# WHAT YOU SHOULD DO
Of the lines below, write out exactly those from the line with "#EstamosPreparados: Ucalsa" through the line with "29/05/2020 - 1:26 pm", both included, and skip the rest.
◆ ◆ ◆ ◆ ◆ ◆ ◆
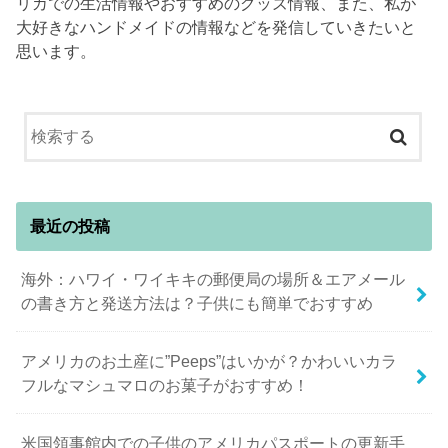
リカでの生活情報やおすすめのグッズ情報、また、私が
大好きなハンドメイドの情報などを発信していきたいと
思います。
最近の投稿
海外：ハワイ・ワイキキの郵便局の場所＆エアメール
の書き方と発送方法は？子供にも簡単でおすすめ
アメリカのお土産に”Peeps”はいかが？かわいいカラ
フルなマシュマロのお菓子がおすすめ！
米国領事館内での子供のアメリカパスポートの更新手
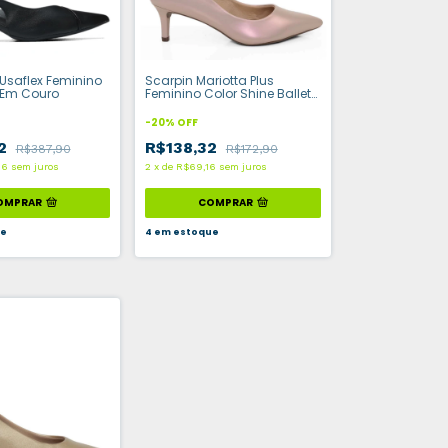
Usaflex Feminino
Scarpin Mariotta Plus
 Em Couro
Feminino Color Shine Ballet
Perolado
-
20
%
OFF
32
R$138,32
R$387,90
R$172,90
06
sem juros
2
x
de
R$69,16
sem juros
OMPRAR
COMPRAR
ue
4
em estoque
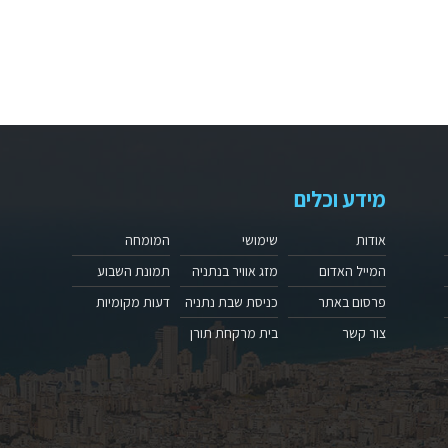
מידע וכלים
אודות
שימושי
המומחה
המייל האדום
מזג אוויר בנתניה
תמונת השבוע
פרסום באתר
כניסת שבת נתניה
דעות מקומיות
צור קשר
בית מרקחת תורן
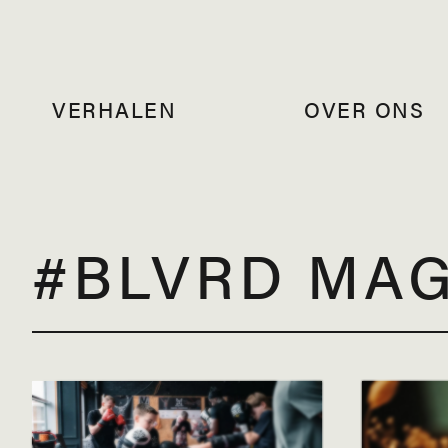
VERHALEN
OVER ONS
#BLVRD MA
◆ ◆ ◆ ◆ ◆ ◆ ◆
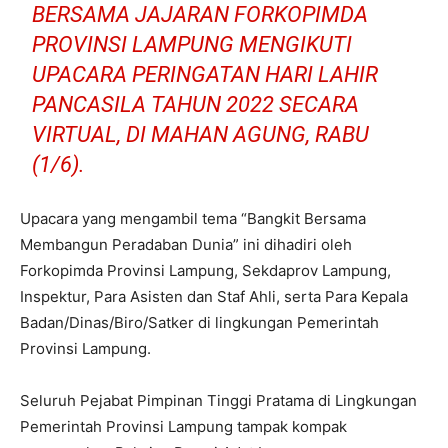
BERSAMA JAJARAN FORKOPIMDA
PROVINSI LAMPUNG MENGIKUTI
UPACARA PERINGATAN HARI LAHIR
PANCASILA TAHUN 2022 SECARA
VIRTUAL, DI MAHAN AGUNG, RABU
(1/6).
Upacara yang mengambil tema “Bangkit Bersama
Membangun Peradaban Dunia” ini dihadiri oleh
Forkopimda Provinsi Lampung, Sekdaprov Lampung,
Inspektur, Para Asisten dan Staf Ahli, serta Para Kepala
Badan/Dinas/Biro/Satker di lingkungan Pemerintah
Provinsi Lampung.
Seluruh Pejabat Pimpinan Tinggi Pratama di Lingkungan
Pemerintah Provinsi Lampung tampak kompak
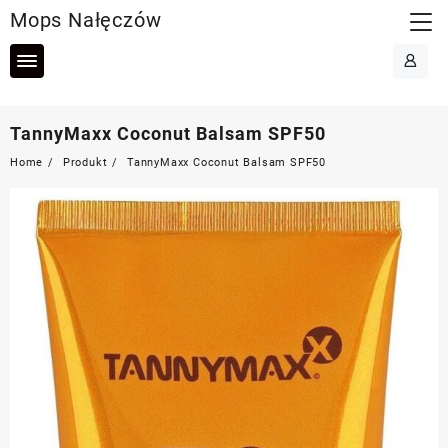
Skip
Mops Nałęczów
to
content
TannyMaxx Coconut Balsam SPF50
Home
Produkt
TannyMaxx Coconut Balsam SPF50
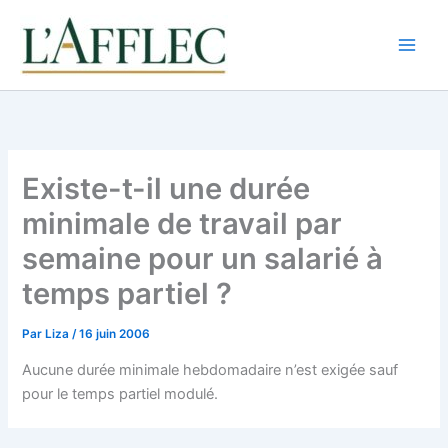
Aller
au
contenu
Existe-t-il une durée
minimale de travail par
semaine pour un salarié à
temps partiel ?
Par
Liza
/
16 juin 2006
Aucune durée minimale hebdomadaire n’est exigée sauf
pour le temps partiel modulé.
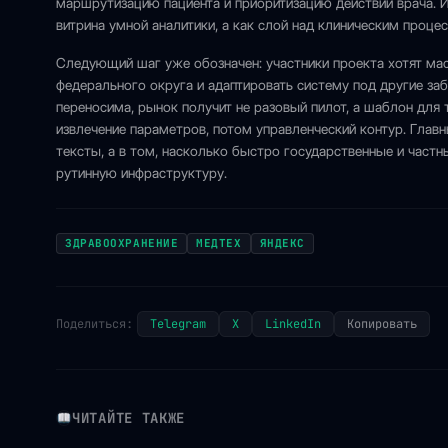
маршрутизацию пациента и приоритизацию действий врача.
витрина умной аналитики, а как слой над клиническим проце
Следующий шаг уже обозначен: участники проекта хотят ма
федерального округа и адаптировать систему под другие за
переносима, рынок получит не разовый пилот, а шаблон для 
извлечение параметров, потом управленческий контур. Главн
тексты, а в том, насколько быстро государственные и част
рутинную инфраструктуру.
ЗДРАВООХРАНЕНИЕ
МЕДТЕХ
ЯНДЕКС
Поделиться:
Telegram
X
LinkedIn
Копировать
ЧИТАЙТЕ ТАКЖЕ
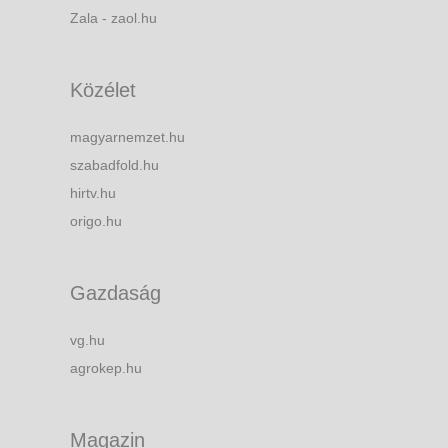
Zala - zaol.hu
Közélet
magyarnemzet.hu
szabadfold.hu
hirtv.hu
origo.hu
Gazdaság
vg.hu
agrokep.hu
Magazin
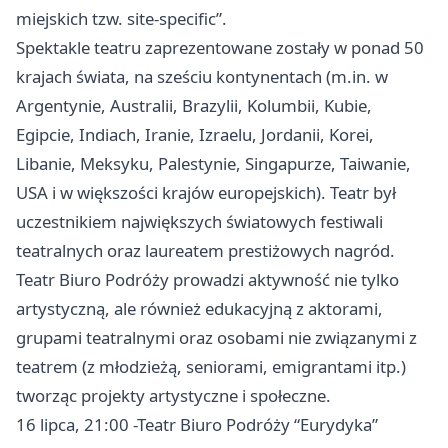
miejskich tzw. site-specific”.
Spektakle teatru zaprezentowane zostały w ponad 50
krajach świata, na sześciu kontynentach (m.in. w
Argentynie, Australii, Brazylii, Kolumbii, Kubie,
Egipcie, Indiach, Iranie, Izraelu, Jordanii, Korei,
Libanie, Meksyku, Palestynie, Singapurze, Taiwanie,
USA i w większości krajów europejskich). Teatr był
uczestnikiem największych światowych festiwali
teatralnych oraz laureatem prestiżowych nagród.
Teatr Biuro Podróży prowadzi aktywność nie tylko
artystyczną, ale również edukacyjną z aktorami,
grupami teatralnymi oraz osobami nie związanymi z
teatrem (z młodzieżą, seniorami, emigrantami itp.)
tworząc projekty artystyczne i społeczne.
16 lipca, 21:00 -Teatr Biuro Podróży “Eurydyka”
◆ ◆ ◆ ◆ ◆ ◆ ◆
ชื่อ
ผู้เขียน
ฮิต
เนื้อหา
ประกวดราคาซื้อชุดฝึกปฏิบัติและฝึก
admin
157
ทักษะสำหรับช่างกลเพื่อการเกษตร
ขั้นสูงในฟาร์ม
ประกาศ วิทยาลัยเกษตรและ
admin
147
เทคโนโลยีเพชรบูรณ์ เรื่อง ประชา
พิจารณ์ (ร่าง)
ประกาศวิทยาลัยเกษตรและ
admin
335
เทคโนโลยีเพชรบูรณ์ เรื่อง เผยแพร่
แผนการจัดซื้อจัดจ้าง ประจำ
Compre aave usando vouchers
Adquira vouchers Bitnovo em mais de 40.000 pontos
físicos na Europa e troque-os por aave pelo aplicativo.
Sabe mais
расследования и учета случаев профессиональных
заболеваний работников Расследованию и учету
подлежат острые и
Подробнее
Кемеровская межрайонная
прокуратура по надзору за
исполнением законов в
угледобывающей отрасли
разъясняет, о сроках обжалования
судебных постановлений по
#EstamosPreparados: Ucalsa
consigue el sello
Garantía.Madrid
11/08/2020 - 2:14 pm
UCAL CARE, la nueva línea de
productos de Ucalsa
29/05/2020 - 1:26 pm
◆ ◆ ◆ ◆ ◆ ◆ ◆
# FINISHED TASK
#EstamosPreparados: Ucalsa
consigue el sello
Garantía.Madrid
11/08/2020 - 2:14 pm
UCAL CARE, la nueva línea de
productos de Ucalsa
29/05/2020 - 1:26 pm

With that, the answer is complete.